Шум экипажа, скачущий шум богатства убегает с улицы Вано, прокрадывается вдаль. Змеится сквозь Париж, проходит, один за другим, ряд темных кварталов. Его последние отзвуки будут бродить вокруг бедных домов, проскальзывать там в промежутки между квартирами, шуршать по серому потолку столовой, над головой дяди Жерфаньона, который, сложив салфетку, раскуривает трубку.

* * *

Это час, когда Сен-Жермэнское предместье купается в свежем спокойствии. Торговое движение закончило свой день. Редки даже собственные экипажи. Уже несколько поздно для поездок на званые обеды, еще несколько рано для поездок в театры.

Первое успокоение улиц, прообраз ночного. Но хотя они почти пусты (только проносится время от времени такая вот карета; или проходит с корзиной мальчик из кондитерской), не чувствуется на них ни тревожного настроения, свойственного пустынным местностям в столицах, ни какой-либо грусти, как в заброшенном величавом квартале.

Богатые этажи домов, вторые или третьи, смотря по дому, проливают свой свет на мостовую; или даже скрывая его, дают лучам вырываться в таком количестве, что признаки пиршества бродят по тротуарам.

Люстры там, наверху, висят как огромные скопления омелы на ветвях старого дерева. Прохожий отказывается сосчитать их огни; или же высокие драпри, цвета бального платья, светятся своими краями, окаймлены фосфоресценцией. Ничто по-настоящему не скрыто. На улицу падают все эти отблески, яркие или смягченные, как признания, которых она достойна. Гордые дома открываются, приоткрывают ей свое внутреннее убранство. Она становится коридором, проложенным для того, чтобы обслуживать их.

* * *

Там и сям перед фасадом особняка XVII века со сводчатым порталом — вереница карет и автомобилей. Легкий пар поднимается из лошадиных ноздрей, трепещет над крупами. Мягкими чехлами прикрыты кожухи моторов.
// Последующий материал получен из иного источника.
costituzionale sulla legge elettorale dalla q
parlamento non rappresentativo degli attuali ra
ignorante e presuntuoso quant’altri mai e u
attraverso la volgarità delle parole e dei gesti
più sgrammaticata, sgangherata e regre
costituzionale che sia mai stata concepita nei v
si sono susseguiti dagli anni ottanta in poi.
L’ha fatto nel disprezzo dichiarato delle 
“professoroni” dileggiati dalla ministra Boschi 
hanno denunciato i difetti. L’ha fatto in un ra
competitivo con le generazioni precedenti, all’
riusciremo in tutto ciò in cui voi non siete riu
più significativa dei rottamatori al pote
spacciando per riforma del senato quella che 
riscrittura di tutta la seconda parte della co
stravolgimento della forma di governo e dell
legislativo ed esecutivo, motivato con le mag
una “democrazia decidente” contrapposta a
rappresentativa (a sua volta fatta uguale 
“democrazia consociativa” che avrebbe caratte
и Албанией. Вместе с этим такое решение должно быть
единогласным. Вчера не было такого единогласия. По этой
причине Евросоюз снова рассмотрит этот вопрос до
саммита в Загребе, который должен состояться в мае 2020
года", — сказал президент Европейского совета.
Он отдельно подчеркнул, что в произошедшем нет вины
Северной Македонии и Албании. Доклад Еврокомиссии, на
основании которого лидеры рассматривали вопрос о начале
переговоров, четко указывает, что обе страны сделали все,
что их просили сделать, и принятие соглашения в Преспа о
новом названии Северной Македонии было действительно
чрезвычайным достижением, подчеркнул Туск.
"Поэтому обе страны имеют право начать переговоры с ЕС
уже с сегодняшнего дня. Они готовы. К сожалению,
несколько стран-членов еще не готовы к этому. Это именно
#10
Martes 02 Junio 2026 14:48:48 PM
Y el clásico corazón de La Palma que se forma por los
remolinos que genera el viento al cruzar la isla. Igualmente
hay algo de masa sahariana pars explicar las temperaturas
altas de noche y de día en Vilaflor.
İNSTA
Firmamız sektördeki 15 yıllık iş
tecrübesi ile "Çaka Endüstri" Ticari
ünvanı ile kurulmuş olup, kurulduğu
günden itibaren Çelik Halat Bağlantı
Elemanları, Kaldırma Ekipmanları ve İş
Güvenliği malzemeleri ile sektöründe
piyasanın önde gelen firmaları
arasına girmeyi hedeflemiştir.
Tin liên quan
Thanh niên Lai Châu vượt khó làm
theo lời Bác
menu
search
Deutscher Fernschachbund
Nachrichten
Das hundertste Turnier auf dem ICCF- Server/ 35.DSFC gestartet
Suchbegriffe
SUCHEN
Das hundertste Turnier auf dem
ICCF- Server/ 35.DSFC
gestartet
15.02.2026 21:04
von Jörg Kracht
В винном погребке на Вавилонской улице стоят перед прилавком около шофера два господских кучера и выездной лакей. Все четверо горланят, размахивают руками, трясут головами, ударяют стаканами по стойке, подкрепляя стуком свои доводы. Тема их спора обсуждается каждый вечер в сотне таких трактирчиков, рассеянных по богатым кварталам, кучерами в ливреях и шоферами в суконных картузах с позументами. «Сравнительные достоинства коня и автомобиля». Этой теме всего лишь несколько лет. Но она уже отдает классическими спорами между сторонниками зимы и лета, друзьями собак и кошек. Доводы всегда одни и те же. Кажется, будто они найдены были все одновременно в течение первого же спора. Но всякий повторяет их каждый вечер с таким же увлечением, с таким же чувством усилия и риска, как будто их только что изобрел. Если не изменяются доводы, то изменяется их порядок. Вопрос о коне и автомобиле не может сохранять то совершенное равновесие, которое в равной мере успокаивает друзей кошек и друзей собак относительно непреложности их правоты. Автомобиль прогрессирует, а лошадь отступает. То или иное возражение кучера, убедительное в 1904 году, теряет силу в 1908. Не сдавая его в архив, благоразумно все же не слишком на него рассчитывать. Кучера предвидят свое поражение. С утра до вечера они проникнуты горьким чувством, но не соглашаются считать его признаком проигранного дела. В трактире они себя взвинчивают красноречием и на весь вечер запасаются оптимизмом, но просыпаясь утром, поворачиваясь в постели с боку на бок, или позже, направляясь в конюшню к лошадям, призадумываются и прозревают.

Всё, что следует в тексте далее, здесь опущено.